- A comissária de crianças da Inglaterra, Rachel de Souza, criticou o plano do Home Office de endurecer a política para requerentes de asilo recusados, incluindo remoção forçada de crianças, dizendo que isso causará dano significativo.
- O governo propõe, em consulta de março, cortar apoio a famílias com asilo recusado e permitir intervenções físicas em remoções de crianças; pode violar o Children Act de 1989.
- De Souza pediu dados sobre alcance; estima-se que até 27 mil crianças possam ser afetadas; o Home Office não informou o escopo exato.
- Críticos afirmam que o plano pode levar à deportação de crianças doentes sem tratamento no país de origem; o suporte de moradia pode ser cortado durante o processo de remoção.
- Entre as propostas está que tratamento médico contínuo não seja obstáculo à deportação; há apoio financeiro de até £10 mil por família para deixar o país, limitado a quatro pessoas; o uso de força contra crianças seria permitido apenas como último recurso.

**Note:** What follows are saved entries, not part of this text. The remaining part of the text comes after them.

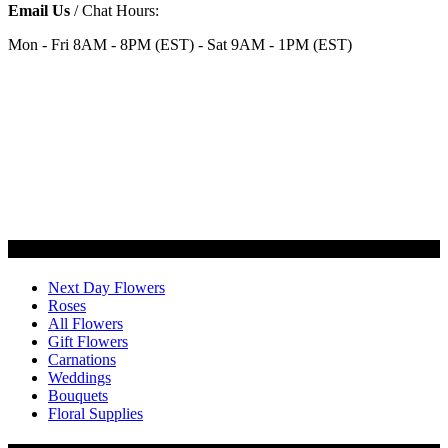
Email Us
/ Chat Hours:
Mon - Fri 8AM - 8PM (EST) - Sat 9AM - 1PM (EST)
Categories
Next Day Flowers
Roses
All Flowers
Gift Flowers
Carnations
Weddings
Bouquets
Floral Supplies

Shabana Mahmood anunciou um conjunto de propostas do Home Office para gerenciar requerentes de asilo rejeitados, incluindo a remoção forçada de crianças do Reino Unido. A intervenção foi feita por Rachel de Souza, Comissária de Crianças da Inglaterra, que afirmou que as medidas podem causar danos significativos e devem ser reavaliadas durante o período de consulta.
De Souza destacou que as mudanças propostas podem violar a Children Act 1989, que estabelece que o interesse superior das crianças deve guiar decisões sobre suas vidas. Ela encaminhou carta ao ministro para esclarecer o alcance das medidas e quantos menores seriam afetados, estimando até 27 mil crianças potencialmente impactadas.
O Home Office divulgou, em março, uma consulta sobre reduzir o apoio a famílias com pedido de asilo recusado, cortar assistência a jovens adultos care no, e permitir intervenções físicas em crianças durante remoções forçadas. A autoridade não assegurou o alcance do impacto, segundo a comissária.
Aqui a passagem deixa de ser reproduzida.